[Opening Dataset excerpts section]

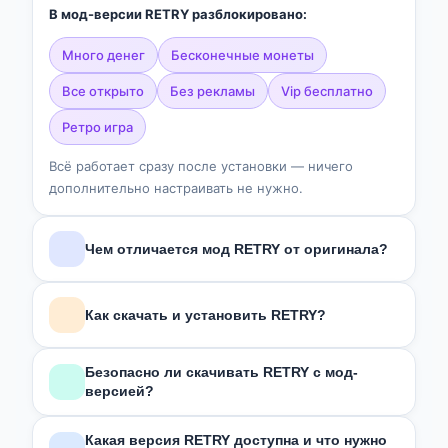
В мод-версии RETRY разблокировано:
много денег
бесконечные монеты
все открыто
без рекламы
vip бесплатно
ретро игра
Всё работает сразу после установки — ничего
дополнительно настраивать не нужно.
Чем отличается мод RETRY от оригинала?
В отличие от оригинальной версии из Google Play,
мод
RETRY
включает:
Как скачать и установить RETRY?
Много денег
Зависит от формата скачанного файла:
Бесконечные монеты
Безопасно ли скачивать RETRY с мод-
Все уровни открыты
версией?
APK
— скачай, разреши установку из неизвестных
Без рекламы
источников в настройках, открой файл и нажми
Все файлы на сайте проходят антивирусную
«Установить».
Какая версия RETRY доступна и что нужно
При этом основной функционал игры сохранён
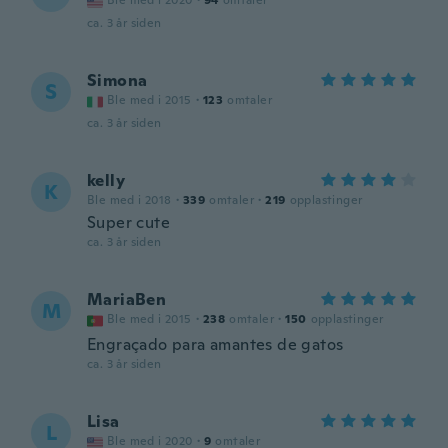
Ble med i 2020
·
94
omtaler
ca. 3 år siden
Simona
S
Ble med i 2015
·
123
omtaler
ca. 3 år siden
kelly
K
Ble med i 2018
·
339
omtaler
·
219
opplastinger
Super cute
ca. 3 år siden
MariaBen
M
Ble med i 2015
·
238
omtaler
·
150
opplastinger
Engraçado para amantes de gatos
ca. 3 år siden
Lisa
L
Ble med i 2020
·
9
omtaler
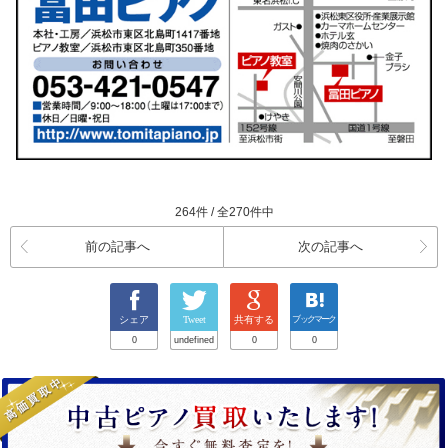
264件 / 全270件中
前の記事へ
次の記事へ
シェア
Tweet
共有する
ブックマーク
0
undefined
0
0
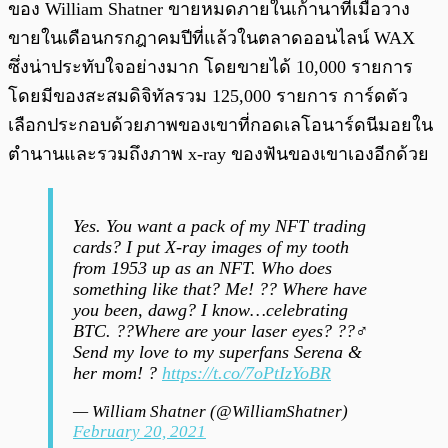
ของ William Shatner ขายหมดภายในเก้านาทีเมื่อวาง
ขายในเดือนกรกฎาคมปีที่แล้วในตลาดออนไลน์ WAX
ซึ่งน่าประทับใจอย่างมาก โดยขายได้ 10,000 รายการ
โดยมีของสะสมดิจิทัลรวม 125,000 รายการ การ์ดตัว
เลือกประกอบด้วยภาพของเขาที่กอดเลโอนาร์ดนีมอยใน
ตำนานและรวมถึงภาพ x-ray ของฟันของเขาเองอีกด้วย
Yes. You want a pack of my NFT trading
cards? I put X-ray images of my tooth
from 1953 up as an NFT. Who does
something like that? Me! ?? Where have
you been, dawg? I know…celebrating
BTC. ??Where are your laser eyes? ??‍♂️
Send my love to my superfans Serena &
her mom! ?
https://t.co/7oPtIzYoBR
— William Shatner (@WilliamShatner)
February 20, 2021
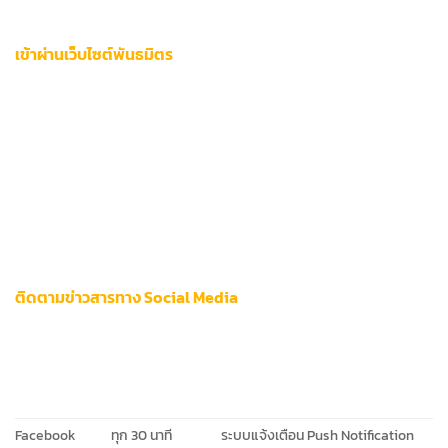
ฟอรัมชุมชนนักพนันออนไลน์ที่ผ่านการรับรอง
เข้าผ่านเว็บไซต์พันธมิตร
เครือข่ายพันธมิตรระดับภูมิภาคของ 12bet ให้บริการ Gateway
เชื่อมต่อสำรองที่มีมาตรฐานความปลอดภัยเทียบเท่าเว็บหลัก
ตัวอย่างเว็บที่ผ่านการตรวจสอบแล้ว:
ศูนย์รวมเกมคาสิโนออนไลน์เอเชีย
พอร์ทัลวิเคราะห์สกอร์กีฬาระดับมืออาชีพ
แพลตฟอร์มสตรีมมิ่งสดสำหรับนักเดิมพัน
ติดตามข่าวสารทาง Social Media
ช่องทางโซเชียลมีเดียอย่างเป็นทางการเผยแพร่ข้อมูลลิงก์ใหม่
ก่อนใคร:
แพลตฟอร์ม
ความถี่อัปเดต
ฟีเจอร์พิเศษ
Facebook
ทุก 30 นาที
ระบบแจ้งเตือน Push Notification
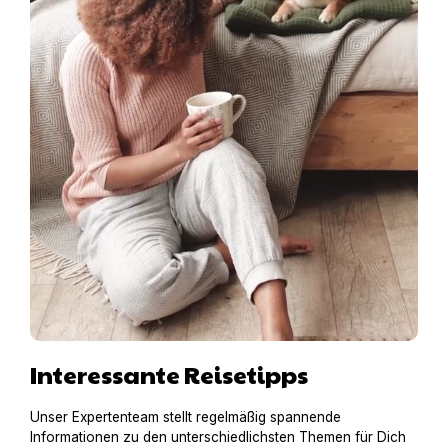
Interessante Reisetipps
Unser Expertenteam stellt regelmäßig spannende
Informationen zu den unterschiedlichsten Themen für Dich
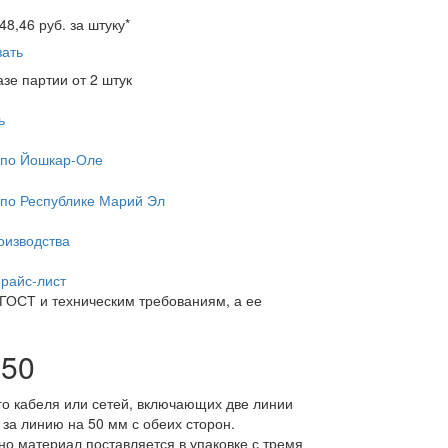
48,46
руб. за штуку
*
зать
азе партии от 2 штук
ь
 по Йошкар-Оле
 по Республике Марий Эл
оизводства
прайс-лист
ГОСТ и техническим требованиям, а ее
50
о кабеля или сетей, включающих две линии
за линию на 50 мм с обеих сторон.
о материал поставляется в упаковке с тремя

[Closing Dataset excerpts section]

Work to complete. Given the records above, return the lines starting at the one that holds "Чем отличается мод RETRY от оригинала?" and ending at the one that holds "เครือข่ายพันธมิตรระดับภูมิภาคของ 12bet ให้บริการ", exactly, and nothing besides; leave every picture out.

Expected output.
Чем отличается мод RETRY от оригинала?
В отличие от оригинальной версии из Google Play,
мод
RETRY
включает:
Как скачать и установить RETRY?
Много денег
Зависит от формата скачанного файла:
Бесконечные монеты
Безопасно ли скачивать RETRY с мод-
Все уровни открыты
версией?
APK
— скачай, разреши установку из неизвестных
Без рекламы
источников в настройках, открой файл и нажми
Все файлы на сайте проходят антивирусную
«Установить».
Какая версия RETRY доступна и что нужно
При этом основной функционал игры сохранён
Ble med i 2020
·
94
omtaler
ca. 3 år siden
Simona
S
Ble med i 2015
·
123
omtaler
ca. 3 år siden
kelly
K
Ble med i 2018
·
339
omtaler
·
219
opplastinger
Super cute
ca. 3 år siden
MariaBen
M
Ble med i 2015
·
238
omtaler
·
150
opplastinger
Engraçado para amantes de gatos
ca. 3 år siden
Lisa
L
Ble med i 2020
·
9
omtaler
264件 / 全270件中
前の記事へ
次の記事へ
シェア
Tweet
共有する
ブックマーク
0
undefined
0
0
ของ William Shatner ขายหมดภายในเก้านาทีเมื่อวาง
ขายในเดือนกรกฎาคมปีที่แล้วในตลาดออนไลน์ WAX
ซึ่งน่าประทับใจอย่างมาก โดยขายได้ 10,000 รายการ
โดยมีของสะสมดิจิทัลรวม 125,000 รายการ การ์ดตัว
เลือกประกอบด้วยภาพของเขาที่กอดเลโอนาร์ดนีมอยใน
ตำนานและรวมถึงภาพ x-ray ของฟันของเขาเองอีกด้วย
Yes. You want a pack of my NFT trading
cards? I put X-ray images of my tooth
from 1953 up as an NFT. Who does
something like that? Me! ?? Where have
you been, dawg? I know…celebrating
BTC. ??Where are your laser eyes? ??‍♂️
Send my love to my superfans Serena &
her mom! ?
https://t.co/7oPtIzYoBR
— William Shatner (@WilliamShatner)
February 20, 2021
ฟอรัมชุมชนนักพนันออนไลน์ที่ผ่านการรับรอง
เข้าผ่านเว็บไซต์พันธมิตร
เครือข่ายพันธมิตรระดับภูมิภาคของ 12bet ให้บริการ Gateway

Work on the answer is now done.